Are they all FC's yet? If not then I'm assuming we call the litter a failure....:snipersmile:


/paul


----------



## J. Torrey (Nov 11, 2007)

sheriff said:


> FYI the line breeding of Rudy that was mentioned in this thread is on the ground. 7 pups of which I know there are 4 yellow females and 1 yellow male. If I remember right there is one black male and a female.
> 
> They came this morning at 6:30am and all seem very healthy.


I'll take one if they are still available. Unless you get your hands on them it's hard to know. If it's great..I'll Sell it back to the breeder or any one of the doubters. Like they wouldn't buy a great dog from any line.. If it's a wash, I'll eat the cost. Learning is never cheap. 

I hope they do well. I like the blood.


----------



## Alex (Jan 22, 2008)

In the locked thread on over casting Mr Nutt asked if Evan had exaggerated anything on his website accomplishments.
Many of the All age accomplishments claimed seem to be bootstrapped onto the backs of others.
For example he claimed credit for an Open 2nd for Bart. 

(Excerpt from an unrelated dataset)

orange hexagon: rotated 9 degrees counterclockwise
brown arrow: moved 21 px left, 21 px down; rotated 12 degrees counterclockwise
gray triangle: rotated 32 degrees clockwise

I'm surprised that he would do that in light of these threads wherein it was clear to most that Bill Eckett should get that credit.

These posts pre date Mr Nutts membership on this forum, so I bring them up for him to read and decide for himself


----------



## Dogtrainer4God (Oct 10, 2006)

Alex said:


> In the locked thread on over casting Mr Nutt asked if Evan had exaggerated anything on his website accomplishments.
> Many of the All age accomplishments claimed seem to be bootstrapped onto the backs of others.
> For example he claimed credit for an Open 2nd for Bart.
> 
> ...


Alex, I have no idea who you are or where you come from. But please, don't take your arguments here and ruin a great thread like this. Like was recommended by FOM, go to PM if you have any further questions for Evan.

Thanks!


----------



## Cowtown (Oct 3, 2009)

Interesting how some folks make it a mission in life to downright trash other people.


----------



## Mark Sehon (Feb 10, 2003)

Get a life!!!!!!!!!!!!!!!!! Calm down. No need for this thrash.


----------



## Buzz (Apr 27, 2005)

Sheesh. I always seem to miss the good threads with all the controversy.


----------



## Evan (Jan 5, 2003)

Alex said:


> In the locked thread on over casting Mr Nutt asked if Evan had exaggerated anything on his website accomplishments.
> Many of the All age accomplishments claimed seem to be bootstrapped onto the backs of others.
> For example he claimed credit for an Open 2nd for Bart.
> 
> ...


Facts really mean nothing to a lying reptile who is only looking to discredit me personally. The fact is that Bart got that 2nd while Bill was running Bart to take a look at him under judgment in an Open - considering suggesting two of his clients buy him, which they did. Bart came directly off my truck and went to that trial with Bill having no more than a few days to get familiar with him before the trial. I did the training to that point, and never claimed to have handled him in that trial.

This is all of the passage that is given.